The Sinn Féin deputy leader also said that the new Fine Gael-led Government had better realise that Sinn Féin aimed at tearing down the Ireland that had failed so many citizens and to building a real Republic in its place.

Seán Mac Diarmada Commemoration 2016

Mary Lou McDonald said:

“The ideals of the Proclamation will remain unfulfilled while our country is still partitioned.

“Partition has created false divisions. The artificial border – just over 100 metres from where we are standing – for decades cut the village of Kiltyclogher off from its natural hinterland.

“This border was not created by the democratic will of the Irish people, but under a threat from the British of ‘immediate and terrible war’.

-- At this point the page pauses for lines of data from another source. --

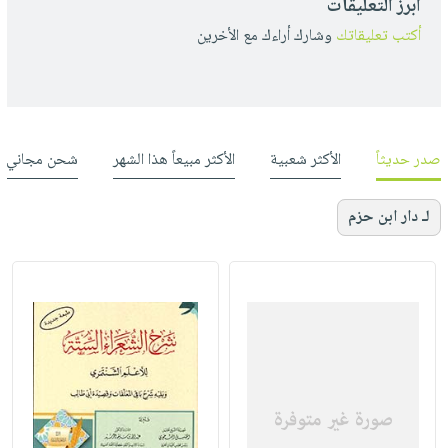
أبرز التعليقات
أكتب تعليقاتك
وشارك أراءك مع الأخرين
صدر حديثاً
الأكثر شعبية
الأكثر مبيعاً هذا الشهر
شحن مجاني
لـ دار ابن حزم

“This border has separated families, farmlands and communities.

“How would Seán Mac Diarmada feel about the country he died for, still being partitioned 100 years after the Easter Rising?

“In many of the state commemorations of 1916, it seemed that for many in ‘Official Ireland’ our country ends 150 yards from the statue of Seán Mac Diarmada here in Kiltyclogher.

“Well, if we send one message from here today today to Fine Gael and Fianna Fáil, it is that Ireland does not end at Newry or at Kiltyclogher. Ireland is all of our 32 counties and the Proclamation of 1916 is for all of our people.”

Seán Mac Diarmada

● Seán Mac Diarmada

The Sinn Féin deputy leader told the huge crowd in Leitrim Border town that the men and women of 1916 would have readily understood the republican struggle in the North of recent decades, and would have identified with the brave men who sacrificed their all on the 1981 Hunger Strike, the 35th anniversary of which coincides with the 1916 Centenary.

Pointing to the harsh conditions in Leitrim during Seán Mac Diarmada’s youth, she said that Leitrim and other counties had continued to suffer from emigration and neglect:

“Leitrim, like much of rural Ireland, has been hard-hit in recent years by a decline in public and commercial services. Rural communities have lost local hospitals, Garda stations, post offices and vital transport links.”

This, Mary Lou said, was not the type of Ireland that those who went out in 1916 had fought for. Sinn Féin she said wished to create a new, equal Ireland and that the Government and Fianna Fáil need to realise that:

“Sinn Féin is absolutely serious about tearing down Ireland as it has been and replacing it with a real Republic of fairness, decency and equality.”